What Are You Willing to Do to Get Published?

September 6, 2011

“Sometimes you have to do the hard stuff to get the good stuff.”

I said the above to my son while we were discussing the demands of high school academics and athletics. He moaned and groaned but put his head down and got back to work. I returned to my computer where I’d been editing a manuscript that recently received a rejection, feeling smug until I realized I needed to take my own advice.

This manuscript has had an identity problem since my first round of editing. The original draft was a 75,000-word dark romance centered on a miserable, modern-day, Mr. Rochester-type Alpha male and a flaky, occult-loving, social boundary-less heroine. In the end, they overcame their extremist views to fall in love and find balance. The characters were flawed, the language foul and the sex explicit.

I didn’t know where the story fit as far as publication went. At the time, I was reading a lot of Harlequin Blaze books. I decided to cut the word count and submit to Blaze via So You Think You Can Write. As a result of the cut, the story changed, which is to say that more than the word count lightened. Still, I was smitten with the characters, so I endured the self-mutilation and put the manuscript forth for judgment.

The result? A rejection because my heroine was unlikeable. She’d slept with a married man. (She didn’t know he was married.) Upon further scrutiny I realized some things in the story, including the controversial relationship, made the heroine seem TSTL (too stupid to live). And what about my hero? Was he equally as unlikeable? I sent my concerns and the first chapter to my CP. She agreed.

I rewrote again, chopping more from the story, softening the hard edges that still remained. In the end, I felt good about the transformation, and I submitted the manuscript to a different publisher only to be disappointed after another long wait.

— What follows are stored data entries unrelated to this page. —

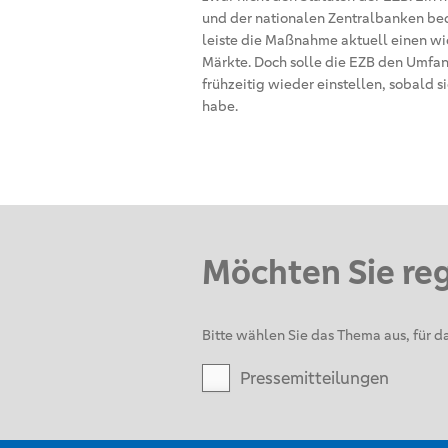
und der nationalen Zentralbanken bed
leiste die Maßnahme aktuell einen wic
Märkte. Doch solle die EZB den Umfa
frühzeitig wieder einstellen, sobald 
habe.
Möchten Sie re
Bitte wählen Sie das Thema aus, für da
Pressemitteilungen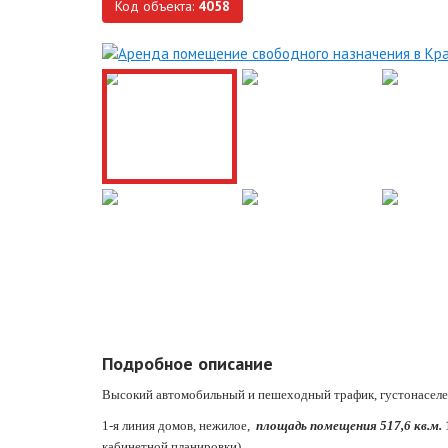
Код объекта:
4058
Подробное описание
Высокий автомобильный и пешеходный трафик, густонаселе
1-я линия домов, нежилое,
площадь помещения 517,6 кв.м.
1
кабинетной планировки).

I read through the twice-rejected manuscript and noted both the end and the beginning were problematic for various reasons. The end was rushed and oversimplified. The beginning was slow. I rewrote the ending, but couldn’t find enough direction and inspiration to rewrite the beginning.

Days before the self-imposed deadline to send the manuscript off to another publisher, I noticed a problem with the story that couldn’t be ignored. The beginning had to be addressed. I groaned. I moaned. I procrastinated. In the meantime, I started a workshop on sexual tension.

There is nothing like a workshop to open your eyes to both the good and bad of your writing.

I think I’m a good writer, but in a world filled with good writers it’s the great ones who get the publishing careers of their dreams. The great ones do the hard stuff, like tackle editor-requested rewrites for a huge portion of a manuscript on a tight deadline. Even without an editor, I can see what will take my story from good to great, and it’s not pretty. But I don’t want to be pretty. I want to be published.

Sometimes I think I made a mistake when I first cut the word count and softened the edges. Maybe I should have believed in the original story more. Then again, maybe the original story wasn’t the best story. With the latter in mind, I’m keeping the characters and the basic plot, but I’m rewriting the manuscript. Crazy? Maybe. Therapeutic and educational? You bet. Hard? Absolutely. But you know what I say…

“Sometimes you have to do the hard stuff to get the good stuff.”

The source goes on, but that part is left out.